News websites often push headlines to viewers. As a news website publishes a large amount of news in real time,
it is necessary to mine headlines from the latest news. This determines the quality of news recommendations.
Machine learning algorithms are required to identify potential headlines from among massive amounts of news. A conventional approach is to download historical consultations that are collected every day, train a model offline based on the collected data, and push the created headline discovery model online for use on the next day. However, this offline trained model lacks timeliness because it predicts daily headlines that are reported in real time based on historical data.
To solve this problem, Machine Learning Platform for AI (PAI) introduces the Online Learning solution that combines streaming and offline algorithms. The solution processes massive data through offline training and updates real-time models by using streaming algorithms of machine learning. This enables simultaneous running of different batches of streams. The following experiment shows how to use the Online Learning solution of PAI to mine headline news.
Currently, the Online Learning solution of PAI is in public review. If you want to use the solution, please fill out the questionnaire:
After activating the Online Learning solution, click Try New Version to start the trial.
Note: The offline computation components of PAI are marked in blue, and the stream computation components are marked in green. The stream components are interconnected to form a computing group and must all be in the running or stopped state.
This experiment uses 30,000 news items from UCI open datasets.
The used data includes the URLs and publication time of news, 58 features, and 1 target value. The target value “share” indicates the number of news item shares. During the modeling process, use the SQL Script component to perform binary classification based on the “share” field and classify news into headlines (with more than 10,000 shares) and non-headlines (with less than 10,000 shares).
The following figure shows the feature composition.
Use the logistic regression model to train and create a binary classification model, which is used to evaluate whether a piece of news will become a headline.
Note: Currently, the Online Learning solution of PAI only supports the logistic regression algorithm.
Use the Model Conversion component to convert the offline logistic regression model to a streaming model that can be read by streaming algorithms.
Step 3 and subsequent steps involve streaming algorithms. PAI provides multiple streaming data sources. This experiment uses Datahub as an example.

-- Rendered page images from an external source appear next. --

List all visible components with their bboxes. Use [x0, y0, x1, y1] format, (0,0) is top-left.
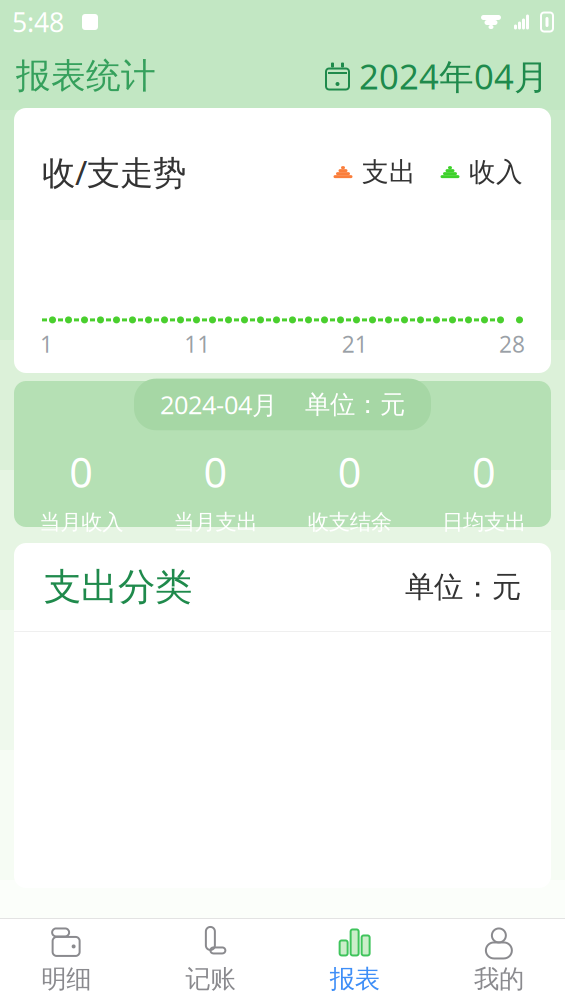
staticText: 我的: [474, 963, 524, 994]
staticText: 收/支走势: [42, 150, 186, 194]
staticText: 单位：元: [305, 389, 405, 420]
staticText: 11: [184, 329, 210, 359]
staticText: 收支结余: [308, 509, 392, 535]
staticText: 当月收入: [39, 509, 123, 535]
staticText: 支出分类: [44, 564, 192, 610]
staticText: 5:48: [12, 4, 64, 40]
staticText: 0: [69, 444, 93, 499]
button[interactable]: 报表: [282, 917, 427, 1004]
staticText: 21: [342, 329, 368, 359]
staticText: 1: [40, 329, 53, 359]
staticText: 报表: [330, 963, 380, 994]
staticText: 收入: [469, 156, 523, 189]
staticText: 记账: [185, 963, 235, 994]
staticText: 报表统计: [16, 55, 156, 97]
staticText: 日均支出: [442, 509, 526, 535]
staticText: 单位：元: [405, 569, 521, 605]
staticText: 明细: [41, 963, 91, 994]
staticText: 0: [338, 444, 362, 499]
button[interactable]: 明细: [0, 917, 138, 1004]
staticText: 支出: [362, 156, 416, 189]
staticText: 当月支出: [173, 509, 257, 535]
staticText: 2024-04月: [160, 388, 277, 421]
button[interactable]: 记账: [138, 917, 282, 1004]
staticText: 0: [203, 444, 227, 499]
button[interactable]: 2024年04月: [325, 47, 549, 105]
staticText: 28: [499, 329, 525, 359]
staticText: 0: [472, 444, 496, 499]
button[interactable]: 我的: [427, 917, 565, 1004]
staticText: 2024年04月: [359, 53, 549, 99]
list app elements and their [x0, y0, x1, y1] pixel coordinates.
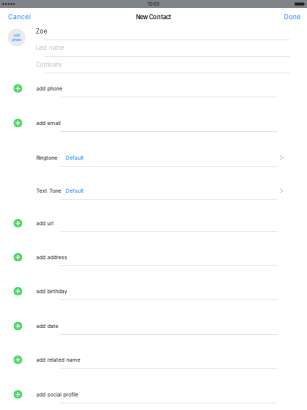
button[interactable]: Text Tone: [0, 167, 307, 200]
button[interactable]: Ringtone: [0, 132, 307, 167]
button[interactable]: add birthday: [0, 266, 307, 300]
staticText: Default: [66, 154, 84, 161]
button[interactable]: Cancel: [8, 10, 37, 24]
staticText: Default: [66, 188, 84, 194]
staticText: Company: [36, 61, 62, 68]
staticText: Done: [284, 13, 301, 21]
button[interactable]: add date: [0, 300, 307, 335]
staticText: 10:03: [148, 1, 160, 7]
staticText: add social profile: [36, 391, 78, 398]
staticText: add birthday: [36, 288, 67, 294]
staticText: add phone: [36, 85, 62, 92]
button[interactable]: add email: [0, 98, 307, 132]
staticText: Last name: [36, 44, 64, 52]
button[interactable]: Done: [278, 10, 301, 24]
staticText: add address: [36, 254, 67, 260]
staticText: photo: [12, 38, 21, 42]
button[interactable]: add address: [0, 232, 307, 266]
staticText: Ringtone: [36, 154, 57, 161]
staticText: New Contact: [136, 14, 171, 21]
button[interactable]: add related name: [0, 335, 307, 369]
button[interactable]: add social profile: [0, 369, 307, 404]
staticText: add: [14, 33, 20, 37]
staticText: add email: [36, 120, 60, 126]
staticText: Cancel: [8, 13, 31, 21]
staticText: add related name: [36, 356, 80, 363]
button[interactable]: Add photo: [8, 29, 26, 46]
staticText: Text Tone: [36, 188, 61, 194]
staticText: Zoe: [36, 28, 47, 35]
staticText: add url: [36, 220, 53, 226]
button[interactable]: add phone: [0, 74, 307, 98]
staticText: add date: [36, 323, 58, 329]
button[interactable]: add url: [0, 200, 307, 232]
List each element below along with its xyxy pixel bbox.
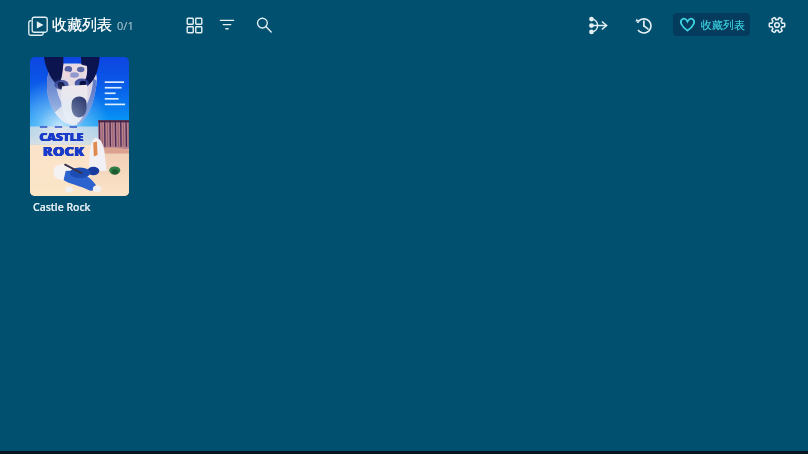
button[interactable]: Filter (212, 10, 242, 40)
staticText: 0/1 (117, 18, 134, 33)
staticText: 收藏列表 (52, 16, 112, 35)
button[interactable]: 收藏列表 (673, 13, 750, 36)
button[interactable]: Grid view (179, 10, 209, 40)
button[interactable]: Merge (583, 10, 613, 40)
button[interactable]: History (628, 10, 658, 40)
staticText: 收藏列表 (701, 18, 745, 32)
button[interactable]: 收藏列表 (19, 8, 142, 42)
staticText: Castle Rock (33, 200, 91, 214)
button[interactable]: Search (249, 10, 279, 40)
button[interactable]: Settings (762, 10, 792, 40)
button[interactable]: Castle Rock (24, 51, 135, 220)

Datahub URL: https://datahub.console.aliyun.com/datahub
Datahub is a type of streaming data queue that supports multiple languages such as Java and Python. You can use Datahub to link user-created real-time data and the training service of PAI. Note: The data streams imported by Datahub must be in the same format as the fields of the data streams used for offline training so that offline models can be updated in real time.
The Follow the Regularized Leader (FTRL) algorithm is basically equivalent to the streaming logistic regression algorithm. Set parameters based on the logistic regression algorithm. Pay attention to the Model Save Time Interval parameter, which determines the time interval at which models are created through real-time computing.
Export the classification model in the PMML format and write the model to Object Storage Service (OSS). The write interval is the same as the model creation interval. Model write example:
If streaming evaluation data is available, the system can store real-time model evaluation metrics together with the model in OSS.
After the headline prediction model is created and stored in OSS, you can deploy the model through Elastic Algorithm Service (EAS) of PAI or download the model to be used by the local prediction engine. Perform feature engineering on incoming news data based on the instructions in “Step 1: Train an offline model.” Enter the feature engineering result in Headline Mining Service, and you can see whether the news is a potential headline.